How to Apply
All applicants should submit a cover letter, a vita, three representative publications, evidence of teaching excellence, a statement of teaching philosophy and experience, a statement of current and future research plans, contributions to diversity, and three letters of recommendation. All application materials must be submitted electronically to: https://apply.interfolio.com/55148 . Please, direct enquiries about this position to, Dr. Margaret Hedstrom (email@example.com ). This is a rolling search and we plan to make offers as qualified candidates are identified. Consideration of applications will begin immediately.
The School of Information at the University of Michigan (UMSI) seeks tenure-track professors at the assistant, associate or full level in the multidisciplinary areas of digital curation, archival science, scientific data use and reuse. UMSI seeks applicants who can contribute to the research, teaching, and service missions of the school and the university. We anticipate a multi-year search with the possibility of multiple offers. Broadly construed, the research areas of interest include: digital curation technologies and methods; discovery, representation and interpretation of archival content and collections; open science and scholarship; provenance of data, objects, images, archival records, and collections; integrity and user acceptance of digital archives; metadata and information organization; and the economics of long-term sustainability.
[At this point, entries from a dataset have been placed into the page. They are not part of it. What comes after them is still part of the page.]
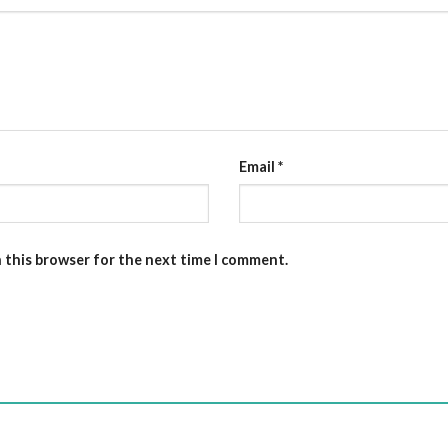
Email
*
n this browser for the next time I comment.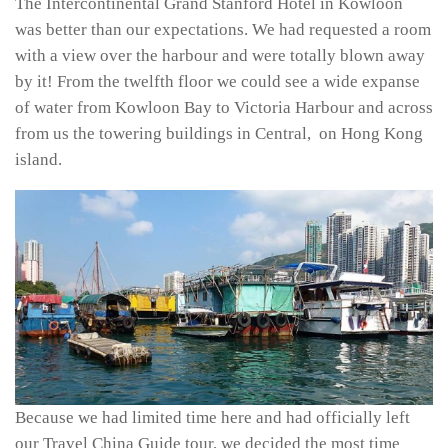
The Intercontinental Grand Stanford Hotel in Kowloon
was better than our expectations. We had requested a room
with a view over the harbour and were totally blown away
by it! From the twelfth floor we could see a wide expanse
of water from Kowloon Bay to Victoria Harbour and across
from us the towering buildings in Central, on Hong Kong
island.
Because we had limited time here and had officially left
our Travel China Guide tour, we decided the most time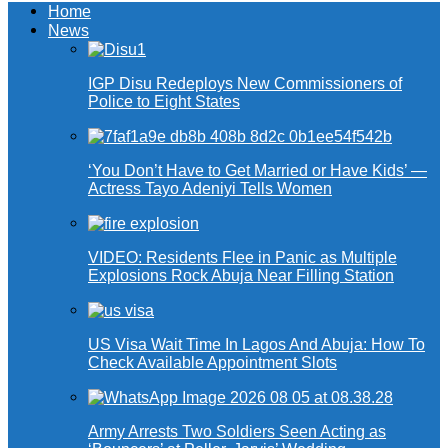
Home
News
IGP Disu Redeploys New Commissioners of
Police to Eight States
‘You Don’t Have to Get Married or Have Kids’ —
Actress Tayo Adeniyi Tells Women
VIDEO: Residents Flee in Panic as Multiple
Explosions Rock Abuja Near Filling Station
US Visa Wait Time In Lagos And Abuja: How To
Check Available Appointment Slots
Army Arrests Two Soldiers Seen Acting as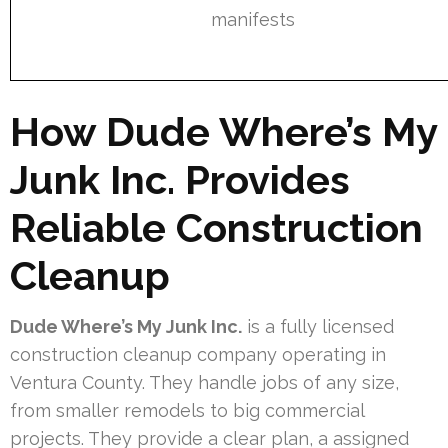
manifests
How Dude Where’s My
Junk Inc. Provides
Reliable Construction
Cleanup
Dude Where’s My Junk Inc.
is a fully licensed
construction cleanup company operating in
Ventura County. They handle jobs of any size,
from smaller remodels to big commercial
projects. They provide a clear plan, a assigned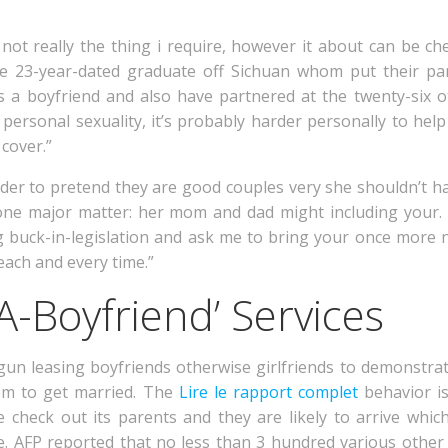
 not really the thing i require, however it about can be
ive 23-year-dated graduate off Sichuan whom put their pa
s a boyfriend and also have partnered at the twenty-six 
 personal sexuality, it’s probably harder personally to he
cover.”
rder to pretend they are good couples very she shouldn’t h
ne major matter: her mom and dad might including your. 
 buck-in-legislation and ask me to bring your once more ne
ach and every time.”
A-Boyfriend’ Services
egun leasing boyfriends otherwise girlfriends to demonstr
em to get married. The
Lire le rapport complet
behavior is
check out its parents and they are likely to arrive whi
. AFP reported that no less than 3 hundred various othe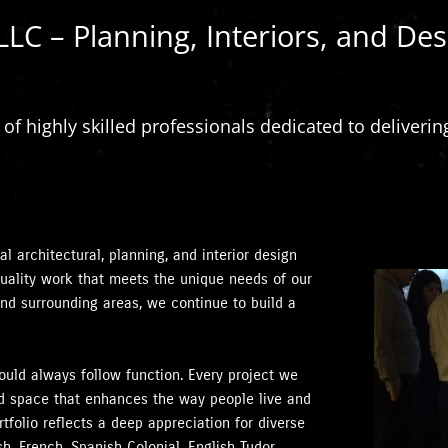
LLC – Planning, Interiors, and Des
f highly skilled professionals dedicated to delivering
l architectural, planning, and interior design
-quality work that meets the unique needs of our
and surrounding areas, we continue to build a
hould always follow function. Every project we
ned space that enhances the way people live and
tfolio reflects a deep appreciation for diverse
h, French, Spanish Colonial, English Tudor,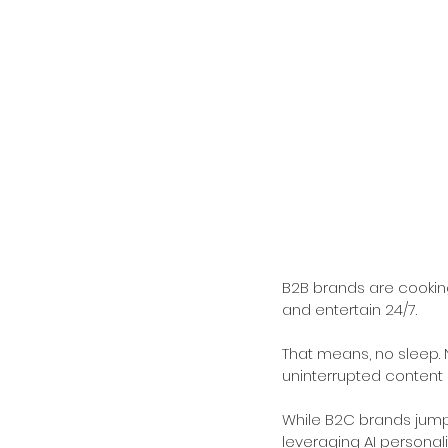
B2B brands are cooking
and entertain 24/7.
That means, no sleep. No
uninterrupted content d
While B2C brands jump
leveraging AI personali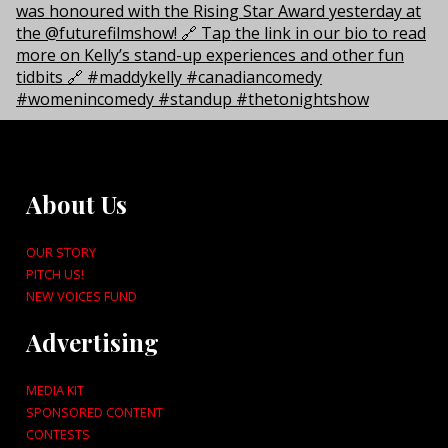
About Us
OUR STORY
PITCH US!
NEW VOICES FUND
Advertising
MEDIA KIT
SPONSORED CONTENT
CONTESTS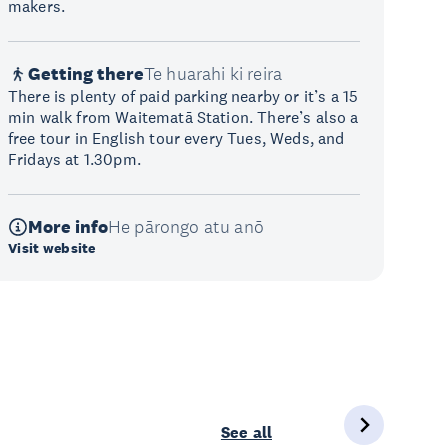
makers.
Getting there
Te huarahi ki reira
There is plenty of paid parking nearby or it’s a 15
min walk from Waitematā Station. There’s also a
free tour in English tour every Tues, Weds, and
Fridays at 1.30pm.
More info
He pārongo atu anō
Visit website
See all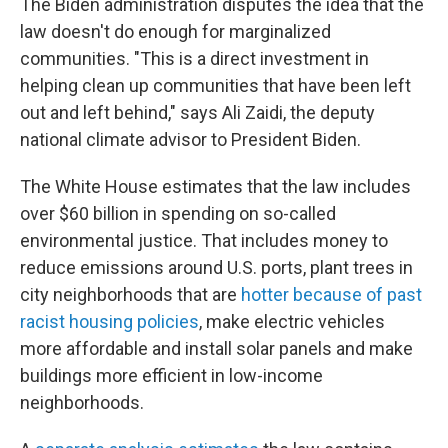
The Biden administration disputes the idea that the
law doesn't do enough for marginalized
communities. "This is a direct investment in
helping clean up communities that have been left
out and left behind," says Ali Zaidi, the deputy
national climate advisor to President Biden.
The White House estimates that the law includes
over $60 billion in spending on so-called
environmental justice. That includes money to
reduce emissions around U.S. ports, plant trees in
city neighborhoods that are
hotter because of past
racist housing policies
, make electric vehicles
more affordable and install solar panels and make
buildings more efficient in low-income
neighborhoods.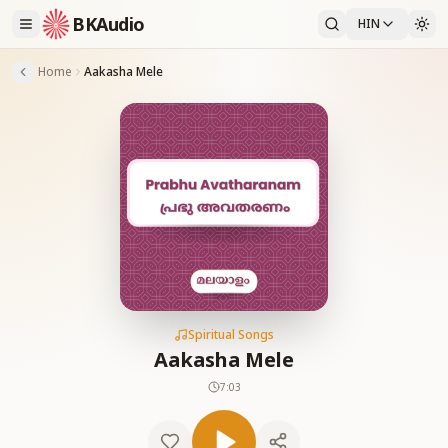
BKAudio
HIN
Home
Aakasha Mele
Spiritual Songs
Aakasha Mele
7:03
Examples of particular areas of focus include, but are not limited to:
- Sustainable access, dissemination, and preservation of digital data and archives.
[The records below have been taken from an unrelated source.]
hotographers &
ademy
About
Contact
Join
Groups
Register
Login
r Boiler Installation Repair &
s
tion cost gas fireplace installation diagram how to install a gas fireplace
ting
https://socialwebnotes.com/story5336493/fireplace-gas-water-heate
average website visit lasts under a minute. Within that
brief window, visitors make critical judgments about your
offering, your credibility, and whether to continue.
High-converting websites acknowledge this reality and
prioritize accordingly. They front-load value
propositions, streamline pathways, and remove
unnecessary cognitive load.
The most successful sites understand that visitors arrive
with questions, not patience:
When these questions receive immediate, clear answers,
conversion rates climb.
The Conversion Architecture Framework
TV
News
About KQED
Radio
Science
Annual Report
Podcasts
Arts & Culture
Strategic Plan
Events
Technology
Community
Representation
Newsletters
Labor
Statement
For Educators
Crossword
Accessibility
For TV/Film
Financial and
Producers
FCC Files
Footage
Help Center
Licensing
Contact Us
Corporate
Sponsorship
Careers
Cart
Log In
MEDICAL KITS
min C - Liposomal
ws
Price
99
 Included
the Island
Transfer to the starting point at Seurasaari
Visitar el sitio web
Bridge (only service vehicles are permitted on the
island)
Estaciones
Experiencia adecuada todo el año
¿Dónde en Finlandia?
- The development, application and evolution of data and metadata standards over time, and by different user communities.
- Ontologies and other semantic approaches (general and domain-specific) that make it possible to conceptualize, act, and reason about data.
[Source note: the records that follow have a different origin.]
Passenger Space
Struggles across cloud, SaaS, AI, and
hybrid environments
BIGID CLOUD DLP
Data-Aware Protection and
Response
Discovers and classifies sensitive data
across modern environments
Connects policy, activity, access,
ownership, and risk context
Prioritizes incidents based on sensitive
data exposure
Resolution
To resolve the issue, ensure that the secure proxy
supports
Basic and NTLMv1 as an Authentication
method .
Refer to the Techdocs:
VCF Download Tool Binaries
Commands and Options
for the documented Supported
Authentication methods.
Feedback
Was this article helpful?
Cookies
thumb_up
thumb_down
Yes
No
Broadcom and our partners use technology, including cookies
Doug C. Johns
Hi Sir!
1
- Provenance determination in digital data or born-digital records, and correspondingly, methods to automatically infer provenance.
- Policy, algorithmic, organizational, and practice-based methods to mitigate privacy problems with digital data.
- Digital forensics (media diagnostics, data recovery, analysis) for post-hoc extraction of data or metadata.
- Metrics and methods to determine the quality of data that originate from formal, such as research data, and informal sources, such as social media, crowdsourcing, citizen science, and sensors or other forms of passive data collection.Trust and quality in digital data and repositories.
- Interdisciplinary data reuse and integration of diverse data.
Each contributing member of the UMSI faculty is expected to have teaching effort equivalent to three residential courses per year. In addition to formal classroom and/or online teaching, faculty are expected to work with students by serving as advisors for independent studies, master’s projects and theses, and doctoral dissertations. Job duties include teaching, research and service. Additional job responsibilities include but are not limited to:
- Conducting scholarly research resulting in publications in peer reviewed journals, book chapters, edited books, books, and conference papers
- Seeking outside funding to support their research
- Providing service to the school, University, and the broader academic community by way of committee work, journal editing, and other various opportunities
- Ph.D. in an area such as information, computer science, social sciences, or other relevant area
- A strong interest in teaching at the undergraduate and graduate levels
- A proven record in teaching and research is desirable
- A strong commitment to teaching, interdisciplinary research, and cultural diversity
This position is posted as Assistant Professor/Associate Professor/Professor. The rank of the selected candidate will depend upon candidate qualifications.
The University of Michigan conducts background checks on all job candidates upon acceptance of a contingent offer and may use a third party administrator to conduct background checks. Background checks will be performed in compliance with the Fair Credit Reporting Act.
U-M EEO/AA Statement
The University of Michigan is an equal opportunity/affirmative action employer.